**WHAT TO WORK ON**
Every entry below is to be copied exactly, apart from any picture it holds.

----

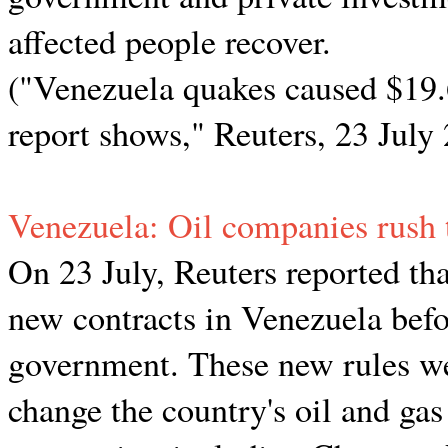
affected people recover.
("Venezuela quakes caused $19.
report shows," Reuters, 23 July
Venezuela: Oil companies rush 
On 23 July, Reuters reported tha
new contracts in Venezuela befo
government. These new rules we
change the country's oil and gas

----

**RESPONSE TO THIS EXERCISE**
affected people recover.
("Venezuela quakes caused $19.
report shows," Reuters, 23 July
Venezuela: Oil companies rush 
On 23 July, Reuters reported tha
new contracts in Venezuela befo
government. These new rules we
change the country's oil and gas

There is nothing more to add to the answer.